Records from a dataset

****************************************

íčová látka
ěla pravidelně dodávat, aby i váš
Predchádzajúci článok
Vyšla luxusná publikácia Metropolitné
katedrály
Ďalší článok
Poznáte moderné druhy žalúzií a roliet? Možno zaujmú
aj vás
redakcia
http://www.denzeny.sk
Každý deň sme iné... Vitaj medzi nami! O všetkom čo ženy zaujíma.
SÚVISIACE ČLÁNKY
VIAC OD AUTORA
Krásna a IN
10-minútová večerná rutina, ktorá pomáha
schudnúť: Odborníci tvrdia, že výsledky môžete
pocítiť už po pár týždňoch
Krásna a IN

****************************************

• [What to produce]
Exactly as they appear, print the lines from the one holding "Ďalší článok" through the final line of the entries, and no others.

• [Answer to this exercise]
Ďalší článok
Poznáte moderné druhy žalúzií a roliet? Možno zaujmú
aj vás
redakcia
http://www.denzeny.sk
Každý deň sme iné... Vitaj medzi nami! O všetkom čo ženy zaujíma.
SÚVISIACE ČLÁNKY
VIAC OD AUTORA
Krásna a IN
10-minútová večerná rutina, ktorá pomáha
schudnúť: Odborníci tvrdia, že výsledky môžete
pocítiť už po pár týždňoch
Krásna a IN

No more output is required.